On September 29, 2011 two German banks, Landesbank Sachsen AG and Landesbank Baden-Wurttemberg, and the banks’ Irish asset manager, Sealink, filed three suits in New York state court. Plaintiffs name Bank of America Corp., JP Morgan, Countrywide Financial Corp., Bear Stearns, Washington Mutual, and certain Countrywide executives in claims for fraudulent and negligent misrepresentation, aiding and abetting, and vicarious and successor liability. Plaintiffs allege that the defendants concealed the risks of the underlying mortgages through alleged misstatements as to originator underwriting practices and allegedly overstated appraisals. Plaintiffs seek compensatory, rescissory, and punitive damages.
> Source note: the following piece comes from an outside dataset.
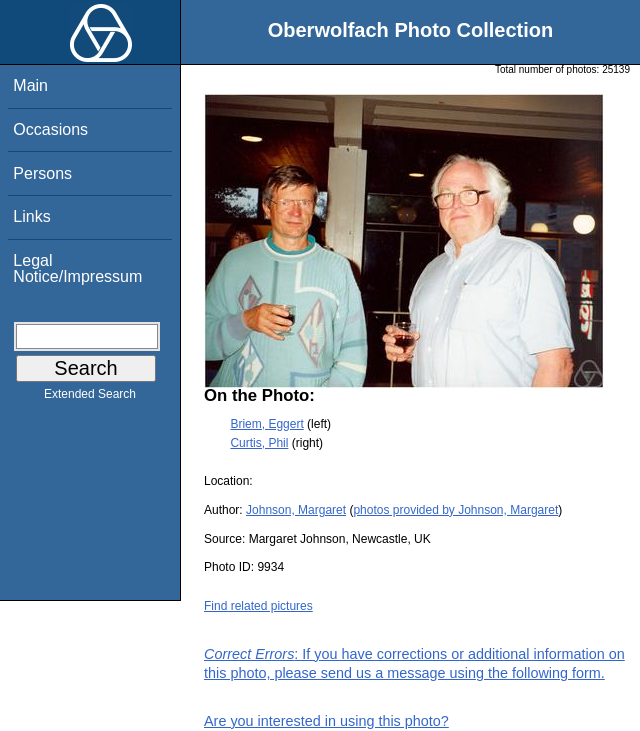 The height and width of the screenshot is (731, 640). I want to click on Extended Search, so click(90, 398). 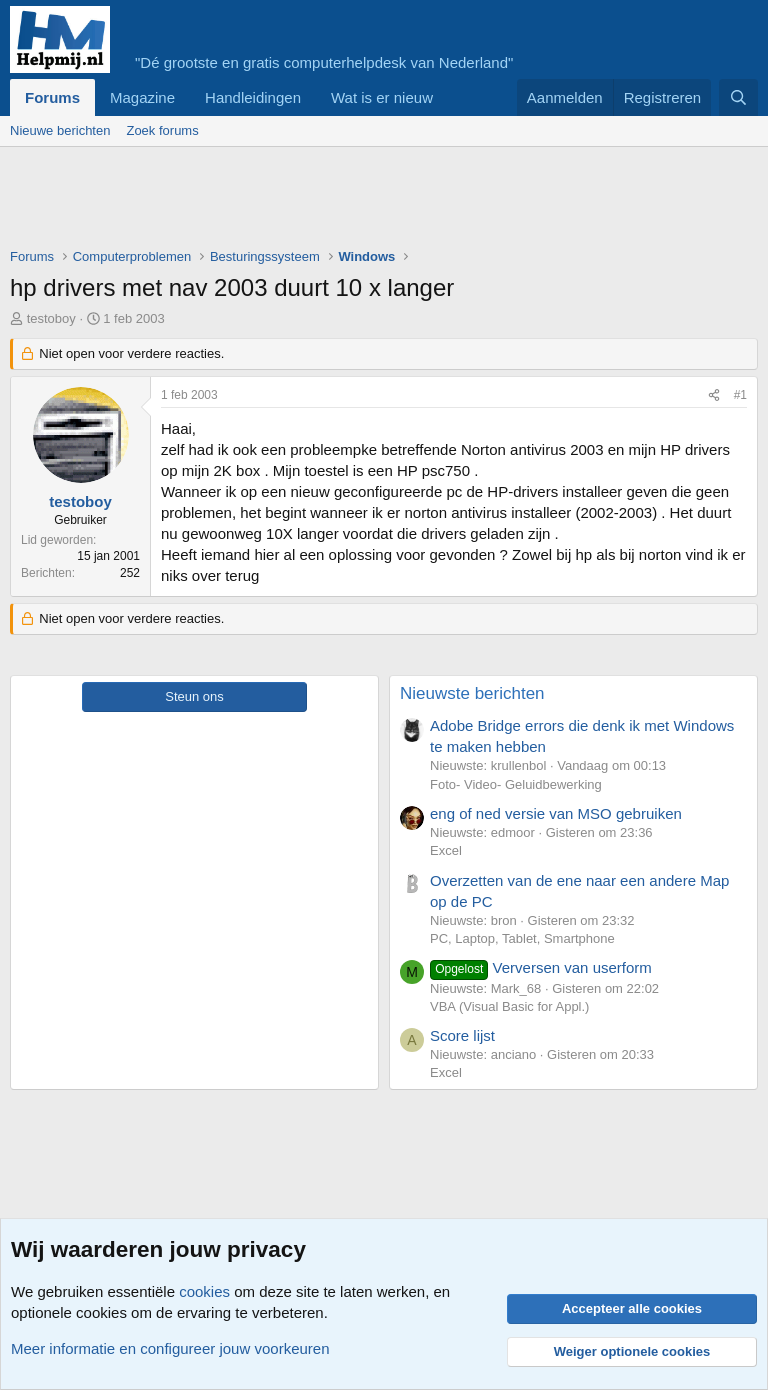 This screenshot has height=1390, width=768. I want to click on Score lijst, so click(462, 1035).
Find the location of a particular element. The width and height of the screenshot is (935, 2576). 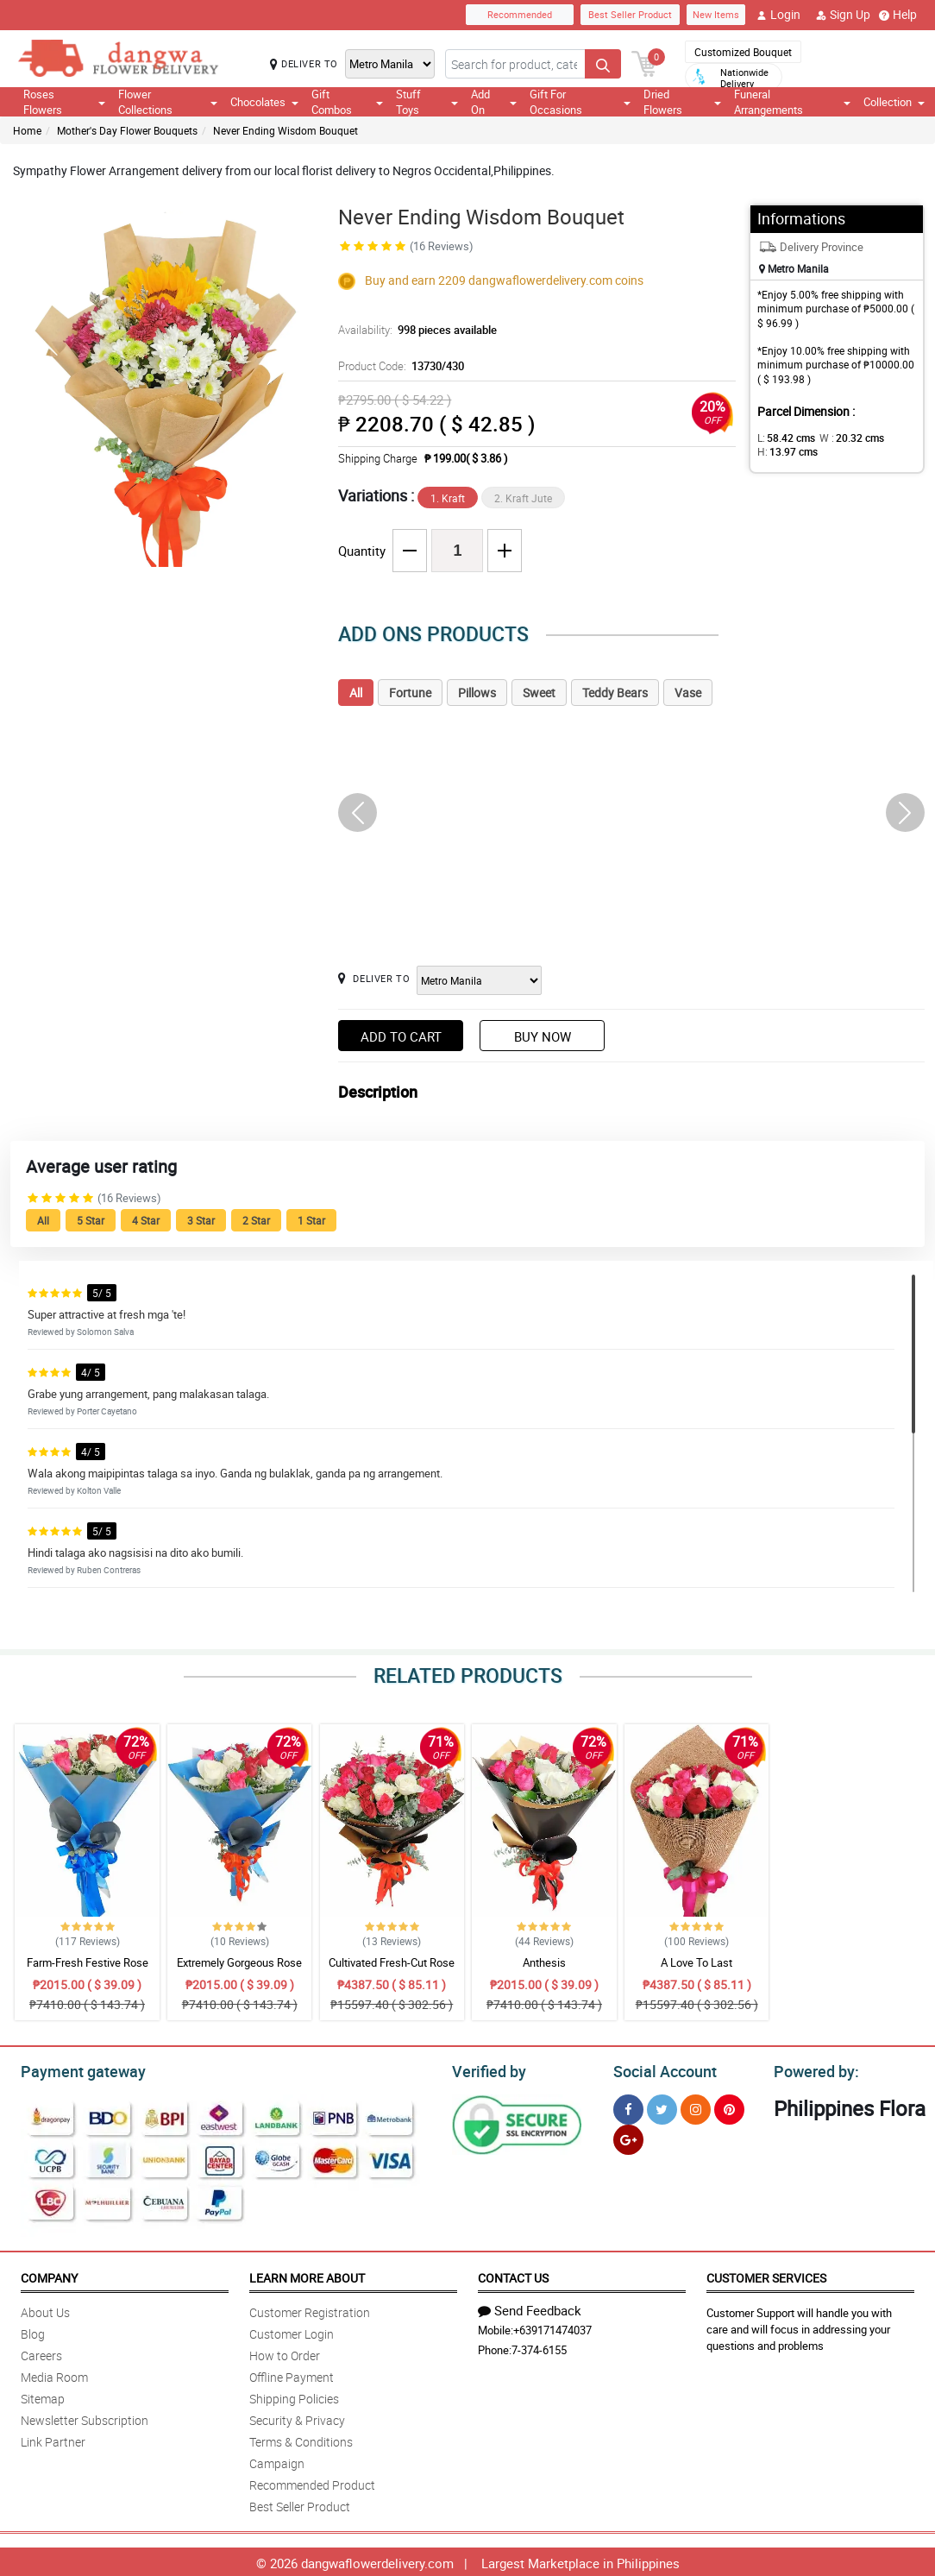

Index No. 652680/2011. Index No. 652681/2011. Index No. 652679/2011.
On September 7, 2011, Stichting Pensioenfonds ABP, a pension fund based in the Netherlands, sued Deutsche Bank and certain of its officers in New York state court, alleging the bank committed fraud by misrepresenting the quality of the loans underlying its mortgage-backed securities. In support of its claims that Deutsche Bank knew about the poor quality of the loans and the loan originators’ noncompliance with underwriting guidelines, the fund cites the Financial Crisis Inquiry Commission and the Levin Report for the proposition that Deutsche Bank entered into credit default swaps to short the securities. The complaint seeks monetary damages and rescission based on claims for common law fraud, aiding and abetting, and negligent misrepresentation. Complaint.
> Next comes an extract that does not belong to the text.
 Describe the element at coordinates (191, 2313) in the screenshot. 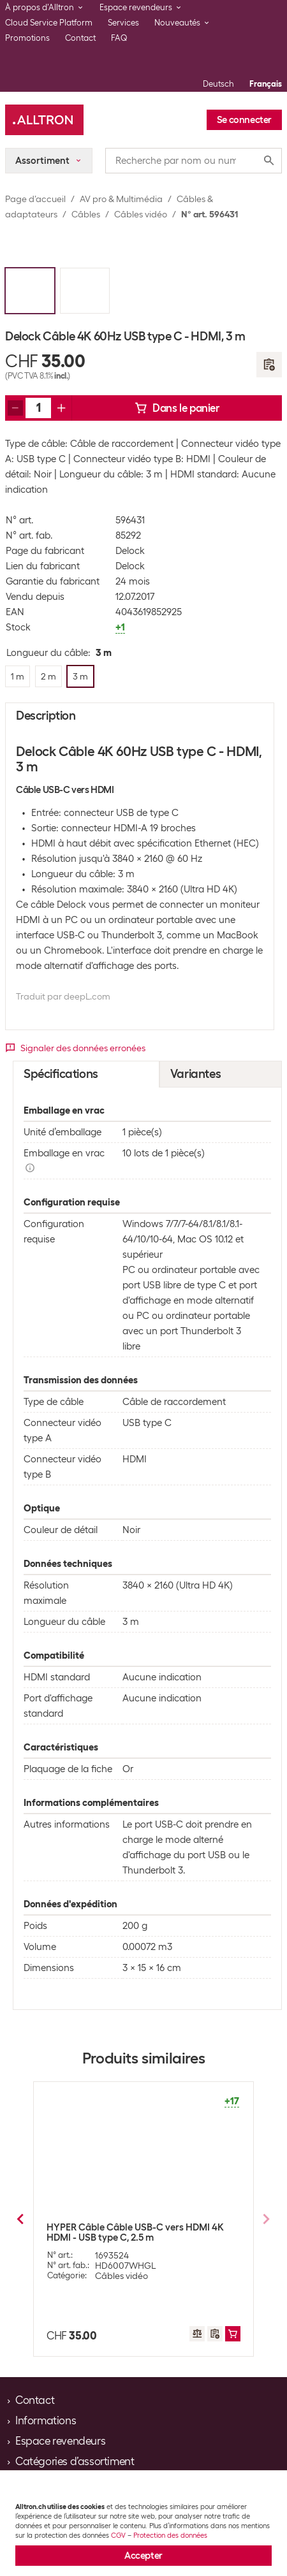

On August 26, 2011, Walnut Place Investors removed Bank of America’s proposed $8.5 billion settlement with holders of Countrywide Financial Corporation’s RMBS from New York State Court to the United States District Court for the Southern District of New York. The attorneys for Walnut Place Investors, Grais & Ellsworth, noted that the case is subject to federal jurisdiction as a mass action under the Class Action Fairness Act (“CAFA”). In a letter addressed to counsel for Bank of New York Mellon, Grais & Ellsworth argued that removal should not create any additional delay in ultimately settling the action. Grais & Ellsworth also represents several other parties that intervened in the proposed settlement including several Federal Home Loan Banks, pension funds, and private equity firms. Letter and Notice of Removal.